- **What to produce**: In the listing below, find the line with "8ZC-49-8892" and copy every line from there up to and including the line with "de l’écart de libido dans leur couple", exactly and without pictures.

- **Record excerpts**:
--------------------

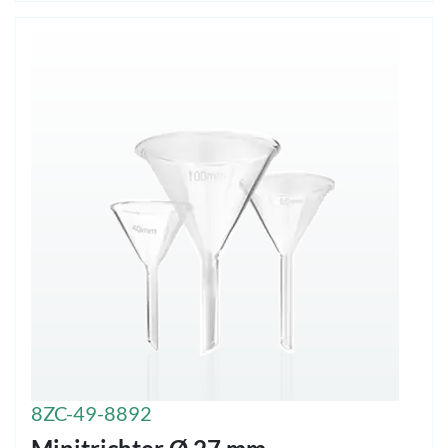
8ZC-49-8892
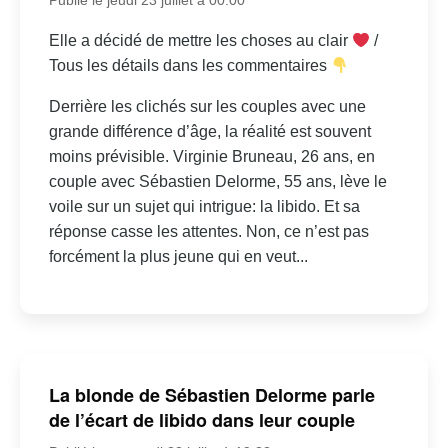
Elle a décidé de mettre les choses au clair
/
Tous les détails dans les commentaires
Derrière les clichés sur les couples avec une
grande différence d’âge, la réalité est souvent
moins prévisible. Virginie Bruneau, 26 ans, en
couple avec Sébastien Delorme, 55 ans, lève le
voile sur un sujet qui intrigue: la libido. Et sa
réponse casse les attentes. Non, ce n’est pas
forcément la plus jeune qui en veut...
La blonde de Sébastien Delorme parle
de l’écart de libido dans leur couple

--------------------

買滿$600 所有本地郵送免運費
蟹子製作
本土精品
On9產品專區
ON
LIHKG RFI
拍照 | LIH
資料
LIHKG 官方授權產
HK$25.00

--------------------

- **Solution**:
8ZC-49-8892
Elle a décidé de mettre les choses au clair
/
Tous les détails dans les commentaires
Derrière les clichés sur les couples avec une
grande différence d’âge, la réalité est souvent
moins prévisible. Virginie Bruneau, 26 ans, en
couple avec Sébastien Delorme, 55 ans, lève le
voile sur un sujet qui intrigue: la libido. Et sa
réponse casse les attentes. Non, ce n’est pas
forcément la plus jeune qui en veut...
La blonde de Sébastien Delorme parle
de l’écart de libido dans leur couple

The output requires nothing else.